Maine’s legalization of recreational marijuana has been a mess since voters approved it over a year ago. The problem is that while the majority of Maine residents support legalization of cannabis, Governor LePage does not. The state has until February 1st to implement laws.
Legislators have put forth a bill to implement rules for adult-use of cannabis but the governor vetoed it, mostly citing that marijuana is still illegal on the federal level. Governor Lepage has never supported the legalization of marijuana and agrees with Attorney General Jeff Sessions on most things having to do with marijuana.
But now, state lawmakers are expressing hope that they could still pass a marijuana bill with LePage’s blessing. The legislative committee in charge of setting up a regulatory framework has set up a public hearing on a new bill for January 5 and is seeking a meeting with the governor in hopes of reaching a compromise.“I’m feeling positive that if we can resolve a few of these issues, I think there is a pathway to passing a bill,” committee member Rep. Patrick Corey told the Portland Press Herald.

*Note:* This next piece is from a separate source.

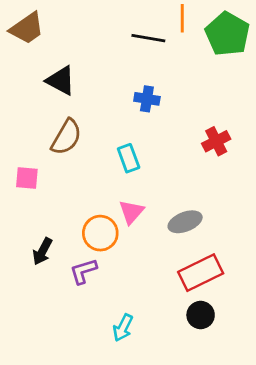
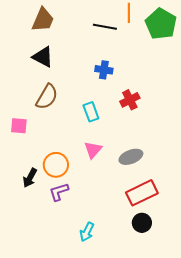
brown trapezoid: (27, 28) -> (43, 20), moved, turned -32
red cross: (216, 141) -> (130, 100), moved
orange circle: (100, 233) -> (56, 165), moved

In his veto letter, LePage expressed displeasure with the different regulatory structures between the proposed recreational market and the state’s existing medical marijuana market. He also questioned whether cannabis tax revenues would pay for the regulatory costs. These concerns could be addressed as lawmakers work on the new bill.But mostly, LePage’s grievance with the regulation bill is that legal cannabis conflicts with federal law. “The Obama administration said they would not enforce Federal law related to marijuana, however the Trump administration has not taken that position,” he wrote in his veto letter. “Until I clearly understand how the federal government intends to treat states that seek to legalize marijuana, I cannot in good conscience support any scheme in state law to implement expansion of legal marijuana in Maine.”